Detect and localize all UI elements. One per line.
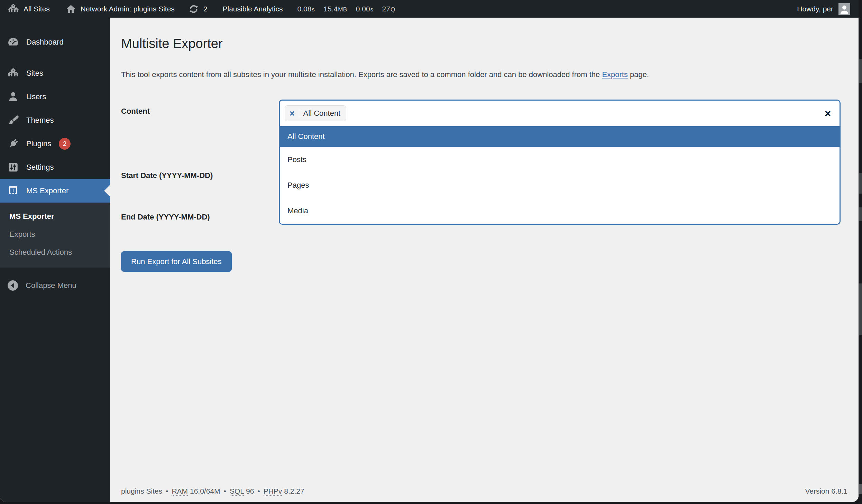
admin-menu: Dashboard <box>0 18 110 502</box>
footer-php-value: 8.2.27 <box>284 487 304 495</box>
adminbar-howdy[interactable]: Howdy, per <box>797 5 833 13</box>
footer-site-name: plugins Sites <box>121 487 162 495</box>
start-date-label: Start Date (YYYY-MM-DD) <box>121 171 213 180</box>
option-pages[interactable]: Pages <box>280 172 840 198</box>
collapse-menu-button[interactable]: Collapse Menu <box>0 277 110 295</box>
sidebar-item-label: Themes <box>26 116 54 125</box>
multisite-houses-icon <box>8 3 19 15</box>
selected-tag-chip: × All Content <box>285 105 346 121</box>
option-posts[interactable]: Posts <box>280 147 840 172</box>
plugins-plug-icon <box>7 138 19 150</box>
browser-window: All Sites Network Admin: plugins Sites <box>0 0 859 502</box>
background-edge-strip <box>859 0 862 504</box>
clear-selection-icon[interactable]: × <box>825 108 831 119</box>
run-export-button[interactable]: Run Export for All Subsites <box>121 251 232 272</box>
sidebar-item-settings[interactable]: Settings <box>0 156 110 179</box>
plausible-label: Plausible Analytics <box>223 5 283 13</box>
stat-memory: 15.4MB <box>323 5 347 13</box>
sidebar-item-label: MS Exporter <box>26 186 68 195</box>
settings-sliders-icon <box>7 161 19 174</box>
page-description: This tool exports content from all subsi… <box>121 69 649 80</box>
collapse-menu-label: Collapse Menu <box>26 281 76 290</box>
dashboard-icon <box>7 36 19 48</box>
sidebar-item-sites[interactable]: Sites <box>0 62 110 85</box>
adminbar-plausible[interactable]: Plausible Analytics <box>223 5 283 13</box>
content-multiselect[interactable]: × All Content × All Content Posts Pages … <box>279 100 841 225</box>
stat-sqltime: 0.00s <box>356 5 374 13</box>
sidebar-item-label: Users <box>26 92 46 101</box>
footer-ram-value: 16.0/64M <box>190 487 220 495</box>
ms-exporter-submenu: MS Exporter Exports Scheduled Actions <box>0 203 110 268</box>
option-all-content[interactable]: All Content <box>280 126 840 147</box>
end-date-label: End Date (YYYY-MM-DD) <box>121 213 210 222</box>
all-sites-label: All Sites <box>24 5 50 13</box>
remove-tag-icon[interactable]: × <box>290 109 295 118</box>
footer-version: Version 6.8.1 <box>805 487 847 495</box>
update-count: 2 <box>203 5 208 13</box>
user-avatar[interactable] <box>838 3 850 15</box>
main-content: Multisite Exporter This tool exports con… <box>110 18 859 502</box>
themes-brush-icon <box>7 114 19 127</box>
network-admin-label: Network Admin: plugins Sites <box>81 5 175 13</box>
adminbar-all-sites[interactable]: All Sites <box>8 3 50 15</box>
sidebar-item-plugins[interactable]: Plugins 2 <box>0 132 110 156</box>
description-text-after: page. <box>628 70 649 79</box>
multiselect-input-area[interactable]: × All Content × <box>280 101 840 126</box>
sidebar-item-users[interactable]: Users <box>0 85 110 109</box>
plugins-update-badge: 2 <box>59 138 71 150</box>
exports-link[interactable]: Exports <box>602 70 628 79</box>
footer-ram-abbr: RAM <box>172 487 188 496</box>
sidebar-item-label: Settings <box>26 163 54 172</box>
update-icon <box>189 4 199 14</box>
description-text: This tool exports content from all subsi… <box>121 70 602 79</box>
submenu-item-scheduled-actions[interactable]: Scheduled Actions <box>0 243 110 261</box>
footer-php-abbr: PHPv <box>264 487 282 496</box>
sidebar-item-dashboard[interactable]: Dashboard <box>0 30 110 54</box>
users-icon <box>7 91 19 103</box>
adminbar-performance-stats: 0.08s 15.4MB 0.00s 27Q <box>297 5 395 13</box>
footer-left: plugins Sites•RAM 16.0/64M•SQL 96•PHPv 8… <box>121 487 304 495</box>
sidebar-item-label: Sites <box>26 69 43 78</box>
sidebar-item-label: Dashboard <box>26 38 64 47</box>
submenu-item-ms-exporter[interactable]: MS Exporter <box>0 207 110 225</box>
stat-queries: 27Q <box>382 5 395 13</box>
footer-sql-value: 96 <box>246 487 254 495</box>
option-media[interactable]: Media <box>280 198 840 224</box>
adminbar-network-admin[interactable]: Network Admin: plugins Sites <box>66 4 175 14</box>
submenu-item-exports[interactable]: Exports <box>0 225 110 243</box>
footer-sql-abbr: SQL <box>230 487 244 496</box>
content-field-label: Content <box>121 107 150 116</box>
collapse-arrow-icon <box>7 280 19 291</box>
home-icon <box>66 4 76 14</box>
wp-admin-bar: All Sites Network Admin: plugins Sites <box>0 0 859 18</box>
stat-time: 0.08s <box>297 5 315 13</box>
selected-tag-label: All Content <box>303 109 341 118</box>
sidebar-item-themes[interactable]: Themes <box>0 109 110 132</box>
sites-icon <box>7 67 19 80</box>
sidebar-item-label: Plugins <box>26 139 51 148</box>
admin-footer: plugins Sites•RAM 16.0/64M•SQL 96•PHPv 8… <box>121 487 847 495</box>
chip-divider <box>299 109 299 118</box>
ms-exporter-download-icon <box>7 185 19 197</box>
adminbar-updates[interactable]: 2 <box>189 4 208 14</box>
page-title: Multisite Exporter <box>121 36 223 52</box>
sidebar-item-ms-exporter[interactable]: MS Exporter <box>0 179 110 203</box>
◇ ◇ ◇ ◇ ◇ ◇ ◇
- _YOUR OBJECTIVE_: All records above need to be returned exactly. Omit the pictures.

- _RESULT OF THIS TASK_:
Detect and localize all UI elements. One per line.
admin-menu: Dashboard <box>0 18 110 502</box>
footer-php-value: 8.2.27 <box>284 487 304 495</box>
adminbar-howdy[interactable]: Howdy, per <box>797 5 833 13</box>
footer-site-name: plugins Sites <box>121 487 162 495</box>
start-date-label: Start Date (YYYY-MM-DD) <box>121 171 213 180</box>
option-pages[interactable]: Pages <box>280 172 840 198</box>
collapse-menu-button[interactable]: Collapse Menu <box>0 277 110 295</box>
sidebar-item-label: Themes <box>26 116 54 125</box>
multisite-houses-icon <box>8 3 19 15</box>
selected-tag-chip: × All Content <box>285 105 346 121</box>
option-posts[interactable]: Posts <box>280 147 840 172</box>
plugins-plug-icon <box>7 138 19 150</box>
browser-window: All Sites Network Admin: plugins Sites <box>0 0 859 502</box>
background-edge-strip <box>859 0 862 504</box>
clear-selection-icon[interactable]: × <box>825 108 831 119</box>
run-export-button[interactable]: Run Export for All Subsites <box>121 251 232 272</box>
sidebar-item-settings[interactable]: Settings <box>0 156 110 179</box>
plausible-label: Plausible Analytics <box>223 5 283 13</box>
stat-memory: 15.4MB <box>323 5 347 13</box>
sidebar-item-label: MS Exporter <box>26 186 68 195</box>
settings-sliders-icon <box>7 161 19 174</box>
page-description: This tool exports content from all subsi… <box>121 69 649 80</box>
collapse-menu-label: Collapse Menu <box>26 281 76 290</box>
dashboard-icon <box>7 36 19 48</box>
sidebar-item-sites[interactable]: Sites <box>0 62 110 85</box>
adminbar-plausible[interactable]: Plausible Analytics <box>223 5 283 13</box>
content-multiselect[interactable]: × All Content × All Content Posts Pages … <box>279 100 841 225</box>
stat-sqltime: 0.00s <box>356 5 374 13</box>
sidebar-item-label: Users <box>26 92 46 101</box>
footer-ram-value: 16.0/64M <box>190 487 220 495</box>
ms-exporter-submenu: MS Exporter Exports Scheduled Actions <box>0 203 110 268</box>
option-all-content[interactable]: All Content <box>280 126 840 147</box>
end-date-label: End Date (YYYY-MM-DD) <box>121 213 210 222</box>
all-sites-label: All Sites <box>24 5 50 13</box>
remove-tag-icon[interactable]: × <box>290 109 295 118</box>
footer-version: Version 6.8.1 <box>805 487 847 495</box>
update-count: 2 <box>203 5 208 13</box>
user-avatar[interactable] <box>838 3 850 15</box>
main-content: Multisite Exporter This tool exports con… <box>110 18 859 502</box>
themes-brush-icon <box>7 114 19 127</box>
network-admin-label: Network Admin: plugins Sites <box>81 5 175 13</box>
adminbar-all-sites[interactable]: All Sites <box>8 3 50 15</box>
sidebar-item-plugins[interactable]: Plugins 2 <box>0 132 110 156</box>
description-text-after: page. <box>628 70 649 79</box>
multiselect-input-area[interactable]: × All Content × <box>280 101 840 126</box>
sidebar-item-users[interactable]: Users <box>0 85 110 109</box>
plugins-update-badge: 2 <box>59 138 71 150</box>
exports-link[interactable]: Exports <box>602 70 628 79</box>
footer-ram-abbr: RAM <box>172 487 188 496</box>
sidebar-item-label: Settings <box>26 163 54 172</box>
update-icon <box>189 4 199 14</box>
description-text: This tool exports content from all subsi… <box>121 70 602 79</box>
submenu-item-scheduled-actions[interactable]: Scheduled Actions <box>0 243 110 261</box>
footer-php-abbr: PHPv <box>264 487 282 496</box>
sidebar-item-dashboard[interactable]: Dashboard <box>0 30 110 54</box>
users-icon <box>7 91 19 103</box>
adminbar-performance-stats: 0.08s 15.4MB 0.00s 27Q <box>297 5 395 13</box>
footer-left: plugins Sites•RAM 16.0/64M•SQL 96•PHPv 8… <box>121 487 304 495</box>
sidebar-item-label: Sites <box>26 69 43 78</box>
sidebar-item-label: Dashboard <box>26 38 64 47</box>
submenu-item-ms-exporter[interactable]: MS Exporter <box>0 207 110 225</box>
stat-queries: 27Q <box>382 5 395 13</box>
footer-sql-value: 96 <box>246 487 254 495</box>
option-media[interactable]: Media <box>280 198 840 224</box>
adminbar-network-admin[interactable]: Network Admin: plugins Sites <box>66 4 175 14</box>
submenu-item-exports[interactable]: Exports <box>0 225 110 243</box>
footer-sql-abbr: SQL <box>230 487 244 496</box>
content-field-label: Content <box>121 107 150 116</box>
collapse-arrow-icon <box>7 280 19 291</box>
home-icon <box>66 4 76 14</box>
wp-admin-bar: All Sites Network Admin: plugins Sites <box>0 0 859 18</box>
stat-time: 0.08s <box>297 5 315 13</box>
selected-tag-label: All Content <box>303 109 341 118</box>
sidebar-item-themes[interactable]: Themes <box>0 109 110 132</box>
sites-icon <box>7 67 19 80</box>
sidebar-item-label: Plugins <box>26 139 51 148</box>
admin-footer: plugins Sites•RAM 16.0/64M•SQL 96•PHPv 8… <box>121 487 847 495</box>
chip-divider <box>299 109 299 118</box>
ms-exporter-download-icon <box>7 185 19 197</box>
adminbar-updates[interactable]: 2 <box>189 4 208 14</box>
page-title: Multisite Exporter <box>121 36 223 52</box>
sidebar-item-ms-exporter[interactable]: MS Exporter <box>0 179 110 203</box>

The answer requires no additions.